Controlling the form and composition of single-crystal perovskites during fabrication has been difficult. The method invented in Xu’s lab was able to overcome this roadblock by taking advantage of existing semiconductor fabrication processes including lithography.
“Modern electronics such as your cell phone, computers, and satellites are based on single-crystal thin films of materials such as silicon, gallium nitride, and gallium arsenide,” said Xu. “Single crystals have less defects, and therefore better electronic transport performance, than polycrystals. These materials have to be in thin films for integration with other components of the device, and that integration process should be scalable, low cost, and ideally compatible with the existing industrial standards. That had been a challenge with perovskites.”

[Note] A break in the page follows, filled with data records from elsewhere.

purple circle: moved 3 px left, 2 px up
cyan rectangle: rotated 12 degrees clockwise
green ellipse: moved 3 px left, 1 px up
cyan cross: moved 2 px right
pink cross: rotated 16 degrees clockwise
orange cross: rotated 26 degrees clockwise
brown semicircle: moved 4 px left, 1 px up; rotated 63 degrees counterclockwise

In 2018, Xu’s team was the first to successfully integrate perovskites into the industrial standard lithography process; a challenge, since lithography involves water, which perovskites are sensitive to. They got around this issue by adding a polymer protection layer to the perovskites followed by dry etching of the protection layer during fabrication. In this new research, the engineers developed a way to control the growth of the perovskites at the single crystal level by designing a lithography mask pattern that allows control in both lateral and vertical dimensions.

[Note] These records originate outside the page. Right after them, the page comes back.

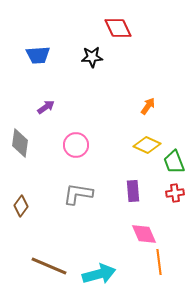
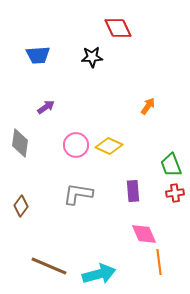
yellow diamond: moved 38 px left, 1 px down
green trapezoid: moved 3 px left, 3 px down
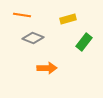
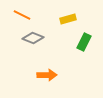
orange line: rotated 18 degrees clockwise
green rectangle: rotated 12 degrees counterclockwise
orange arrow: moved 7 px down
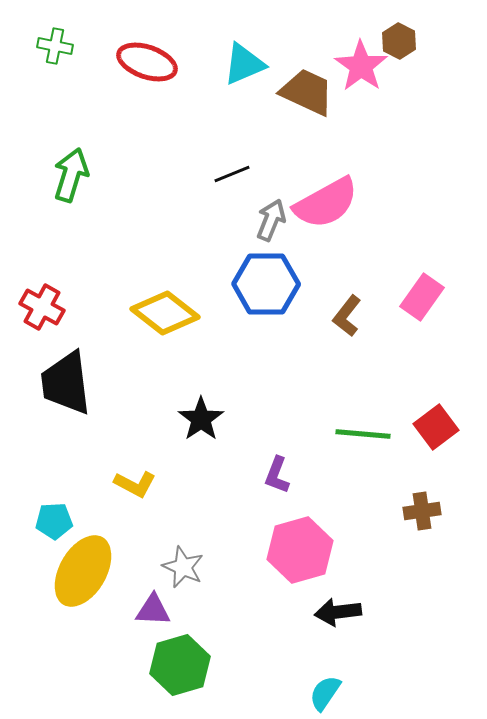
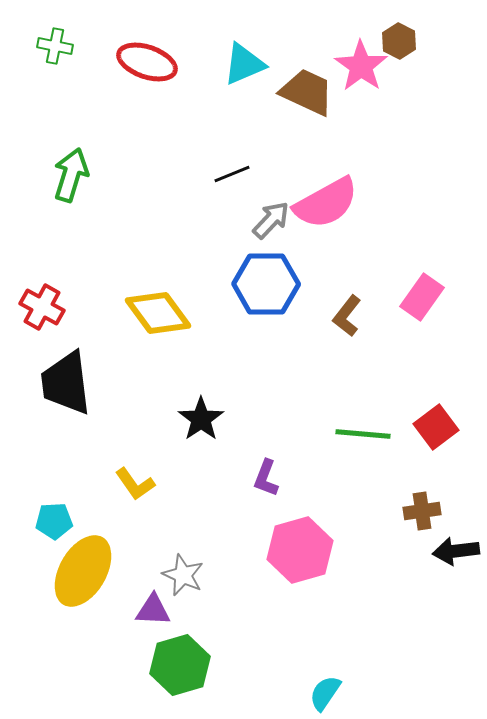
gray arrow: rotated 21 degrees clockwise
yellow diamond: moved 7 px left; rotated 16 degrees clockwise
purple L-shape: moved 11 px left, 3 px down
yellow L-shape: rotated 27 degrees clockwise
gray star: moved 8 px down
black arrow: moved 118 px right, 61 px up
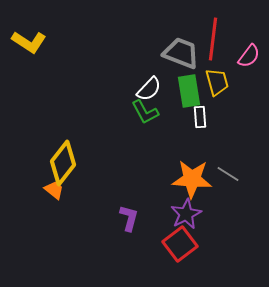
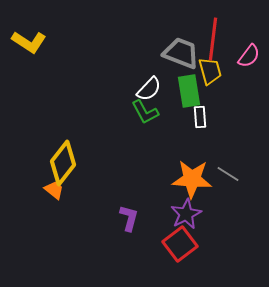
yellow trapezoid: moved 7 px left, 11 px up
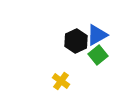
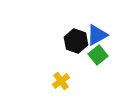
black hexagon: rotated 15 degrees counterclockwise
yellow cross: rotated 18 degrees clockwise
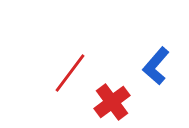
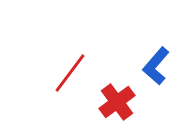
red cross: moved 5 px right
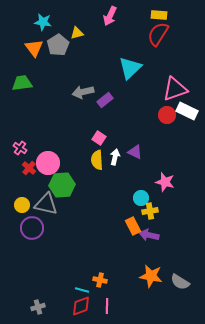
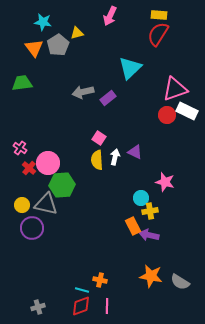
purple rectangle: moved 3 px right, 2 px up
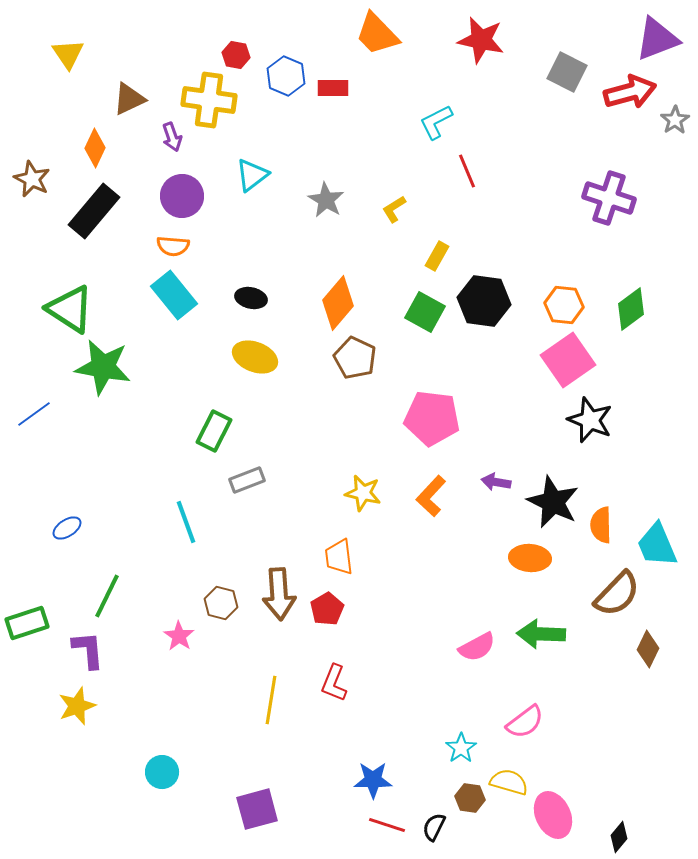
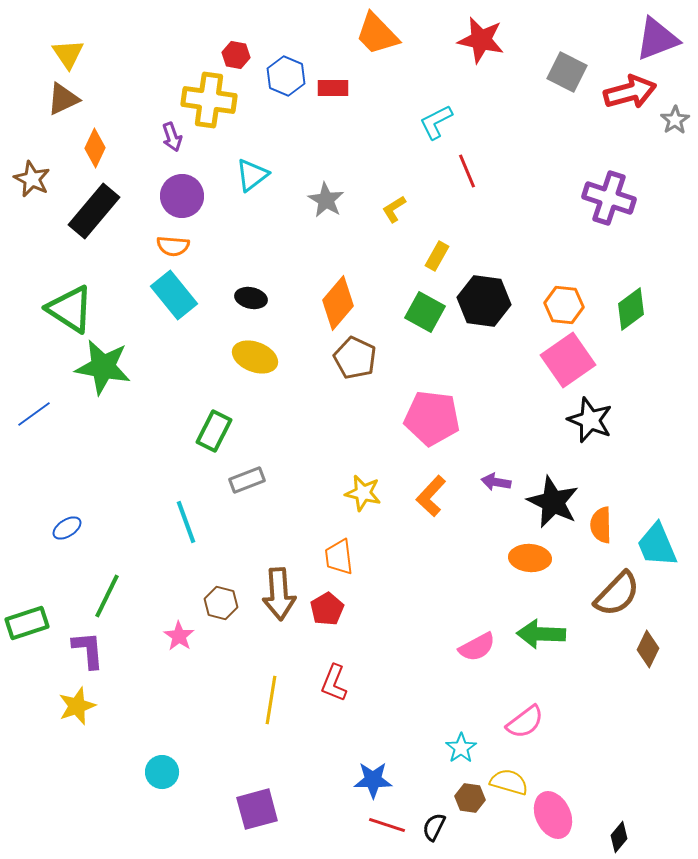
brown triangle at (129, 99): moved 66 px left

In their fabrication process, the researchers use lithography to etch a mask pattern on a substrate of hybrid perovskite bulk crystal. The design of the mask provides a visible process to control the growth of the ultra-thin crystal film formation. This single-crystal layer is then peeled off the bulk crystal substrate, and transferred to an arbitrary substrate while maintaining its form and adhesion to the substrate. A lead-tin mixture with gradually changing composition is applied to the growth solution, creating a continuously graded electronic bandgap of the single-crystal thin film.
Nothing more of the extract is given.